Diyarbakır Karşılaştırmalı Edebiyat Günleri ilk kez beş yıl önce, her yıl yinelenmek niyetiyle düzenlenmiş ama, ikincisi ancak bu yıl yapılabildi. Gecikmenin nedenini anlamak için, şu an şehrin kalbindeki Sur ilçesinin bazı sokaklarını mutlak bir biçimde enine kesen yüksek blok panoları görmek bile yeterli olabilir. Savaşın yarattığı manzarayı gözlerden gizlemeye çalışan bu panolar, Lefke’de yıllar önce gördüğüm, cezaî bir sınır gibi şehrin sokaklarında karşınıza çıkıveren o savaş barikatlarını, dolayısıyla Neşe Yaşın’ın şiirlerini çağrıştırıyor. Gerçekten de Diyarbakır edebiyatla birlikte adaletsizliği “şahsında” canlandırıyor.
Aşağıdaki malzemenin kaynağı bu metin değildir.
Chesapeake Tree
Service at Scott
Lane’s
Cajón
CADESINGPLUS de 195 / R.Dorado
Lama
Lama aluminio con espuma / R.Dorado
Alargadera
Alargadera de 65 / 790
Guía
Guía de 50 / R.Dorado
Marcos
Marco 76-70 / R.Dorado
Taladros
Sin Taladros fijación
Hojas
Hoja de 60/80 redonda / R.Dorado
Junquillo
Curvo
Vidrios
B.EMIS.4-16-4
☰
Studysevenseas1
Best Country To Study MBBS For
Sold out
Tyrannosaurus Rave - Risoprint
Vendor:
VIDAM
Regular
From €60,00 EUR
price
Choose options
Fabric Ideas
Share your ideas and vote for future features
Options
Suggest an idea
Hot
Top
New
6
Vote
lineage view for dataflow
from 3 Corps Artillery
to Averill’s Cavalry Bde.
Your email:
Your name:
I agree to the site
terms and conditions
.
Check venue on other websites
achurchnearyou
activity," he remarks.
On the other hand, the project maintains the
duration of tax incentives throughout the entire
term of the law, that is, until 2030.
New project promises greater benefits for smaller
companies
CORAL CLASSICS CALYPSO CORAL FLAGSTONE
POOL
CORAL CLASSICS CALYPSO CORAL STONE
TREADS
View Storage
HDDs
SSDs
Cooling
Benim ilk konuşmacı olarak panel başlığına bazı genel altbaşlıklar ekleyen kısa sunumumun geniş halini aşağıda bulabilirsiniz. Programın ve panelin en önemli tarafı ise ikidilli olarak yapılabilmesiydi. Gerçek bir dilbilimci olan romancı Dilawer Zeraq’ın konuşması bu açıdan özel bir anlam taşıyordu. Kendisi romanlarını da Kürtçe yazıyor. Hazırladığı ve geliştirdiği Kürtçe-Türkçe ve Türkçe-Kürtçe Deyimler Sözlüğü her iki dile de katkı sağlayan türden.[2] Panelin konuşmacılarından şair Gonca Özmen, doktora tezinin de konusu olan “postmodern yeniden yazım tekniği”nin, adalet kavramı açısından sunduğu olanaklardan söz etti. Murat Özyaşar da çarpıcı anekdotlar eşliğinde, edebiyatın adaleti arayabilen bir alan olduğunu anlattı.
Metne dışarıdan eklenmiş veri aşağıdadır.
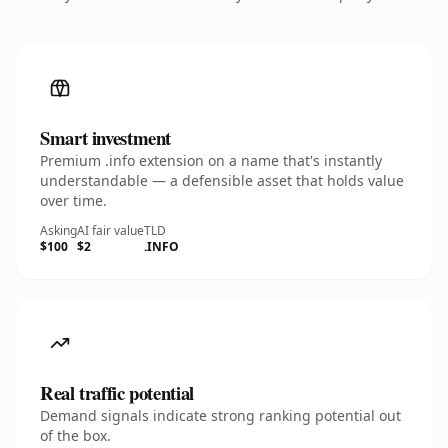
Smart investment
Premium .info extension on a name that's instantly
understandable — a defensible asset that holds value
over time.
Asking
AI fair value
TLD
$100
$2
.INFO
Real traffic potential
Demand signals indicate strong ranking potential out
of the box.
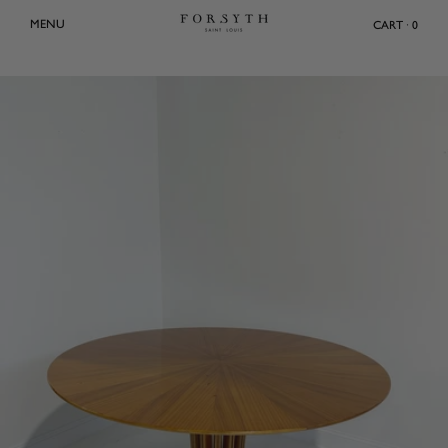
Skip
MENU
CART · 0
to
content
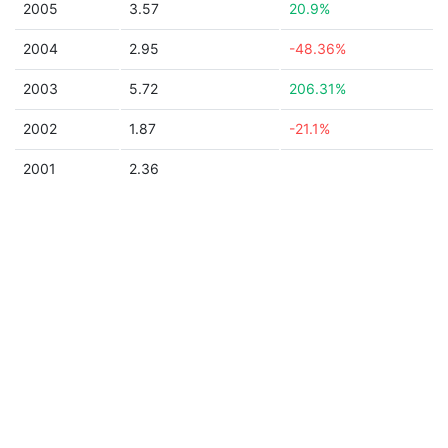
2005
3.57
20.9%
2004
2.95
-48.36%
2003
5.72
206.31%
2002
1.87
-21.1%
2001
2.36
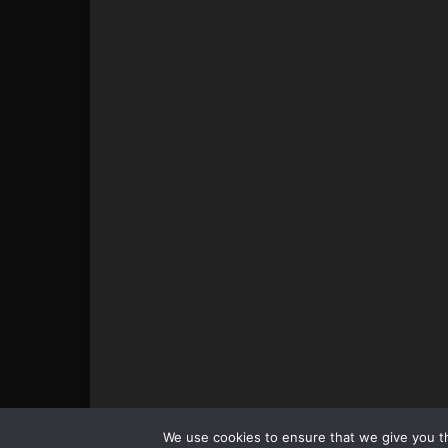
© All pictures and content by MMAViking.com. If you wa
We use cookies to ensure that we give you th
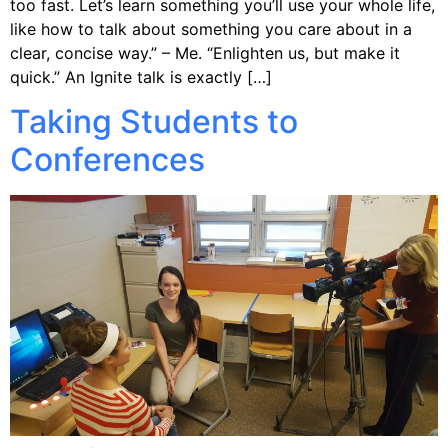
too fast. Let’s learn something you’ll use your whole life,
like how to talk about something you care about in a
clear, concise way.” – Me. “Enlighten us, but make it
quick.” An Ignite talk is exactly […]
Taking Students to
Conferences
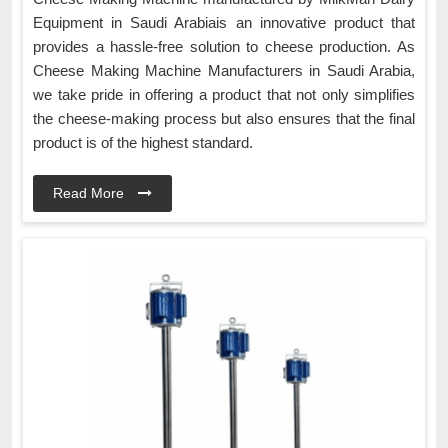
Equipment in Saudi Arabiais an innovative product that
provides a hassle-free solution to cheese production. As
Cheese Making Machine Manufacturers in Saudi Arabia,
we take pride in offering a product that not only simplifies
the cheese-making process but also ensures that the final
product is of the highest standard.
Read More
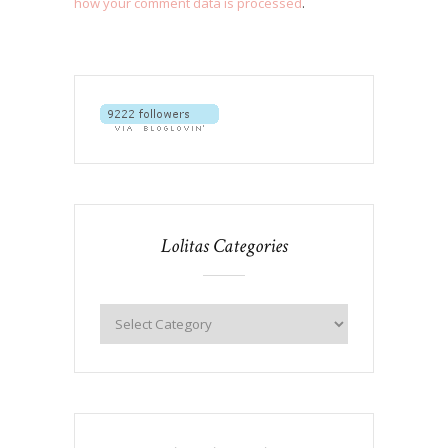
how your comment data is processed
.
Lolitas Categories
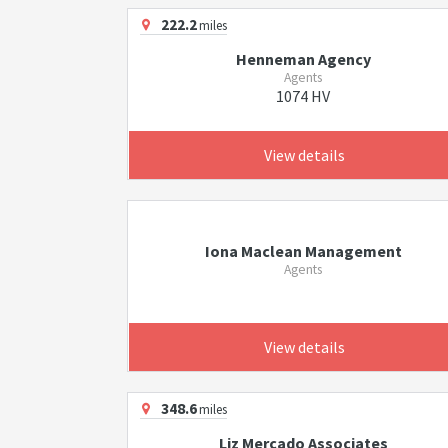
222.2
miles
Henneman Agency
Agents
1074 HV
View details
Iona Maclean Management
Agents
View details
348.6
miles
Liz Mercado Associates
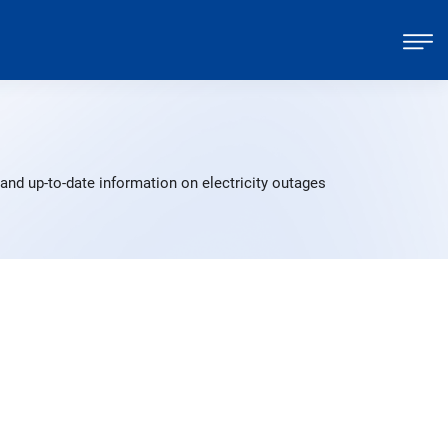
p
nd up-to-date information on electricity outages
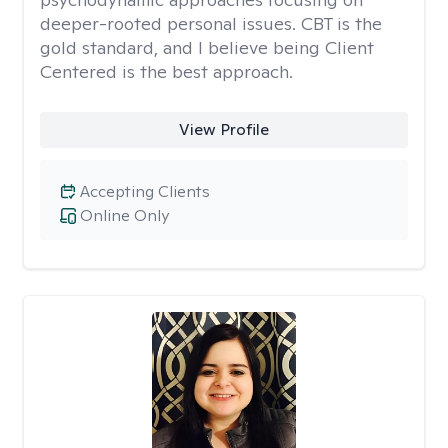
deeper-rooted personal issues. CBT is the
gold standard, and I believe being Client
Centered is the best approach.
View Profile
Accepting Clients
Online Only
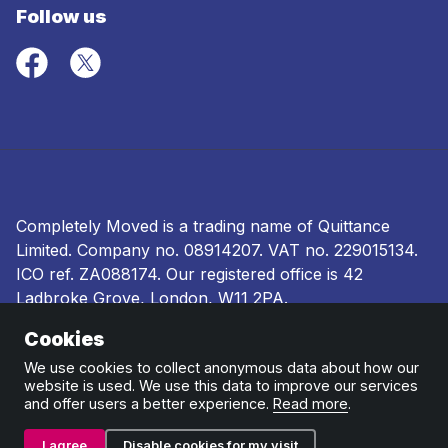
Follow us
Completely Moved is a trading name of Quittance
Limited. Company no.
08914207
. VAT no. 229015134.
ICO ref.
ZA088174
. Our registered office is 42
Ladbroke Grove, London, W11 2PA.
Cookies
Terms and conditions
|
Privacy policy
|
Ombudsman
and complaints procedure
|
Cookie policy
We use cookies to collect anonymous data about how our
website is used. We use this data to improve our services
and offer users a better experience.
Read more
.
I agree
Disable cookies for my visit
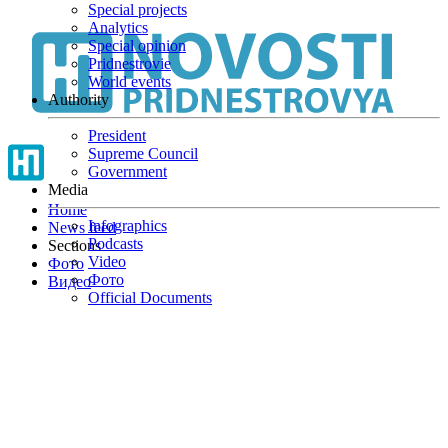
Special projects
Skip
Analytics
to
Special opinion
main
Pridnestrovie
content
World events
Authority
President
Supreme Council
Government
Media
Home
Infographics
News feed
Podcasts
Sections
Video
Фото
Фото
Видео
Official Documents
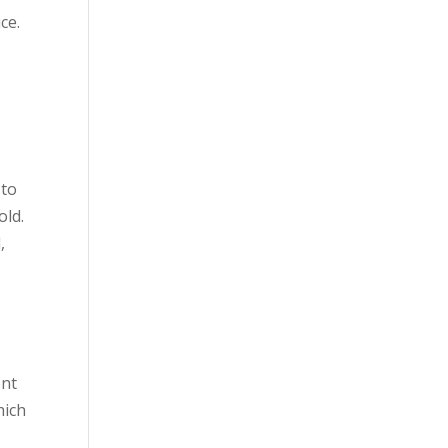
ce.
 to
old.
,
ent
hich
Bu giriş bölümünü, Karşılaştırmalı Edebiyat Günleri’nin onur konuğu olan şair Berken Bereh’in Rousseau çağrışımlı sözleriyle bitireyim: “Gördüm ki Ehmedê Xanî ile Mevlânâ arasında, Melayê Bateyî ile Ahmet Haşim arasında fark yoktur, Cegerxwîn ile Paul Eluard arasında fark yoktur. Hepsi de aynı özgürlük şarkısını söylemişlerdir. Aramızda sınırların oluşmasına neden olanları, sınırlara ilk çiviyi çakanları lanetliyoruz.”
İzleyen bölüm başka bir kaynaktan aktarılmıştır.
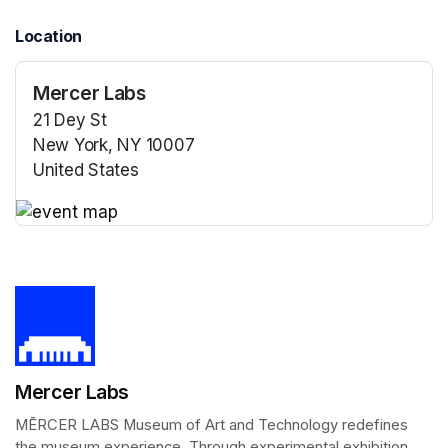
Location
Mercer Labs
21 Dey St
New York, NY 10007
United States
(opens in a new tab)
(opens in a new tab)
Mercer Labs
MĒRCER LABS Museum of Art and Technology redefines 
the museum experience. Through experimental exhibition 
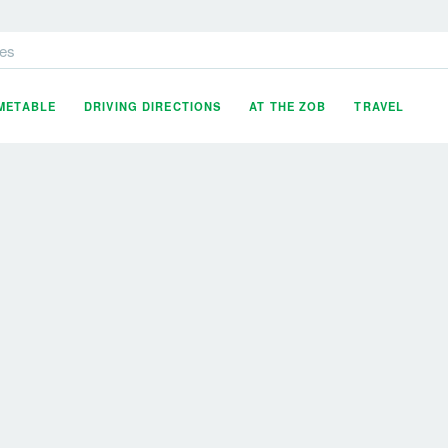
es
IMETABLE
DRIVING DIRECTIONS
AT THE ZOB
TRAVEL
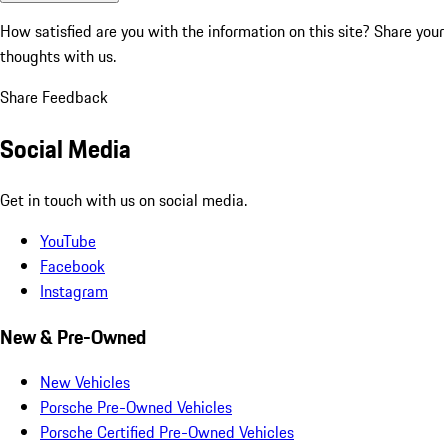
How satisfied are you with the information on this site?
Share your
thoughts with us.
Share Feedback
Social Media
Get in touch with us on social media.
YouTube
Facebook
Instagram
New & Pre-Owned
New Vehicles
Porsche Pre-Owned Vehicles
Porsche Certified Pre-Owned Vehicles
Panelin başlığından ne anladığım net olsun diye, başlığa “poetik adalet” tamlamasını eklemek gereğini duyuyorum. Kavramın Aristoteles’in Poetika’sından el alan tarihsel ve evrenselleşmiş adı böyle (poetic justice). “Poetik” sıfatının ilk anlamı ‘şiirsel (şairane)’ olmakla birlikte, edebiyatın bütününü, hatta bazen “ilahi adalet” anlamını kapsayan geniş içeriklerle, “poetika”nın sıfat hali olarak da kullanılabiliyor. Her durumda, ilk soru herhalde şudur: “Edebiyatın adaleti” ya da “poetik adalet” dediğimizde, ‘bildiğimiz’ dünyanın (ya da “hayatın”) adaletindan farklı bir şey mi kastediyoruz? Yanıt: Evet ve hayır. Ama bundan önce bir kez daha soralım: “Adalet” nedir?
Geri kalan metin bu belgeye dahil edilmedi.